Bayesian Working Group Meeting 5-5-25
In our upcoming Bayesian Working group meeting on Monday (05/05), 1:10 - 2 pm in Snedecor 2113, Dr. Pulong Ma will be presenting.
Title: On Posterior Concentration of Bayesian Gaussian Process Trees
Abstract:
Gaussian processes (GP) and trees are both flexible machine learning tools for nonparametric regression with a wide range of successful applications from agriculture to E-commerce. GP is well-known for spatial smoothing but lacks the ability to model heterogeneity and to scale well for large datasets while tree-based models are designed to capture local heterogeneity and can allow fast computations. In recent years, there is a growing interest in developing hybrid models of GP and Bayesian trees to better capture heterogeneity and allow fast computations simultaneously, by exploiting their modeling advantages.
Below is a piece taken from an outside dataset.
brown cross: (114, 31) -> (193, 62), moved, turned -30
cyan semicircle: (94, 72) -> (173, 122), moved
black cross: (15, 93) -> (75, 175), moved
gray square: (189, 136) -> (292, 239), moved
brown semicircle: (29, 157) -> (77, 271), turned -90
While these models are appealing for statistical modeling and data analysis in modern complex applications, their theoretical properties have not been well-understood in part because theoretical analysis of Bayesian trees has progressed substantially only in the past few years. In nonparametric regression framework, it remains unclear on whether hybrid models of GP and Bayesian trees can provide theoretical guarantees. In this talk, I introduce a class of Bayesian GP tree models, where a stochastic tree prior is constructed by random recursive partitioning of the input domain; given such a partition tree, independent GPs are assumed over leaf nodes. Then I will examine the posterior concentration properties of the resulting Bayesian GP tree model under various settings. In particular, I show that the Bayesian GP tree model enjoys posterior consistency for both fixed covariates and random covariates as the sample size goes to infinity. I will also discuss the posterior contraction rate under sup-norm for estimating certain class of Hölderian functions.